Through Wayfinders consulting, Fujitsu aims to bring these advanced security technologies into real-world business environments and broader society, helping organizations strengthen resilience in the AI era.
Okada adds, “It’s also essential to ensure that AI itself is used safely and securely. When multiple agents interact, independent monitoring agents are needed to confirm they operate within established rules.” Without proper governance, AI could become a new management risk. This means that, beyond technology, rule-making and institutional oversight are critical. Fujitsu participates in the AI Safety Institute (AISI) in Japan, established with the Cabinet Office and relevant ministries of Japan, to study AI safety from legal and societal perspectives.

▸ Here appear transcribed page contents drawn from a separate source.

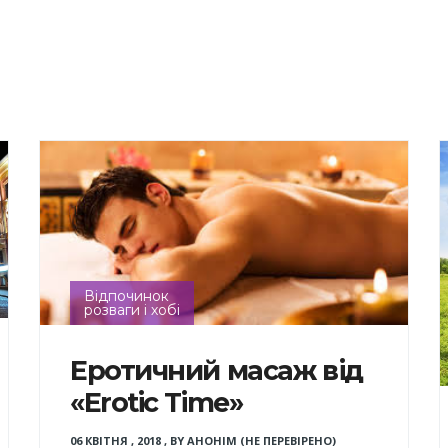
Відпочинок
розваги і хобі
Еротичний масаж від
«Erotic Time»
06 КВІТНЯ , 2018
,
BY
АНОНІМ (НЕ ПЕРЕВІРЕНО)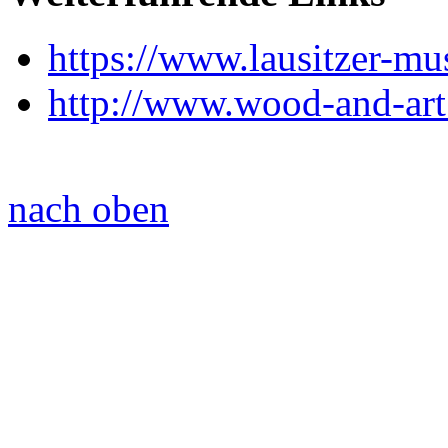
https://www.lausitzer-mu
http://www.wood-and-art
nach oben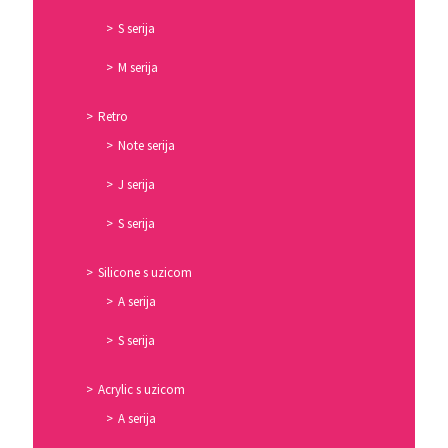
S serija
M serija
Retro
Note serija
J serija
S serija
Silicone s uzicom
A serija
S serija
Acrylic s uzicom
A serija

Mihara emphasizes the importance of a strategic approach: “To turn AI and data into true sources of competitive advantage—rather than following trends or engaging in superficial discussions—management must clearly define the overall framework of initiatives and drive them forward with strong, top-down leadership.” Supporting companies in this effort, by combining broad perspective, deep expertise, and Fujitsu’s advanced technologies, remains the core mission of Wayfinders.
Satoshi Mihara
Head of Global Technology Practice, Managing Partner, Uvance Wayfinders
Head of Global Technology Practice, Managing Partner, Uvance Wayfinders, Fujitsu
Satoshi Mihara graduated from the School of Political Science and Economics at Waseda University. After working at a domestic systems integrator, an overseas IT vendor, and in business management within the retail industry, he joined Accenture in 2007. Subsequently, he led data utilization projects as Managing Director and engaged in consulting primarily for the financial and retail industries. He joined Fujitsu in June 2024. Leveraging his extensive technical knowledge and experience, he is driving global expansion and transformation in the technology consulting domain at Uvance Wayfinders.
Hideto Okada
SVP, Head of AI Strategy and Business Development Unit
Hideto Okada joined Fujitsu in 1991. After working on local government business application packages, he promoted "Municipal DX" as General Manager of the Second Public Administration Solutions Business Unit from 2016. In 2020, he transferred to Fujitsu Laboratories, primarily taking on the role of strengthening collaboration with business divisions. From 2021, as Head of Technology Strategy, he was responsible for company-wide technology strategy and experienced assignment to Silicon Valley. He assumed his current position in April 2025.
Seishi Okamoto
Executive Officer, Senior Executive Vice President, Director of Fujitsu Research, Doctor of Science
Seishi Okamoto joined Fujitsu Laboratories in 1991 and has been engaged in research and development of artificial intelligence including machine learning, inference, natural language processing, and knowledge search. For three years from 2011, at Fujitsu, he was engaged in big data new business development and data scientist training. After serving as Director of the Artificial Intelligence Research Center, Director of the Artificial Intelligence Laboratory, and Fellow at Fujitsu Laboratories, he became Executive Officer EVP and Director of Fujitsu Research in April 2023. He assumed his current position in April 2025. He also serves concurrently as Visiting Professor at Tokyo Medical and Dental University.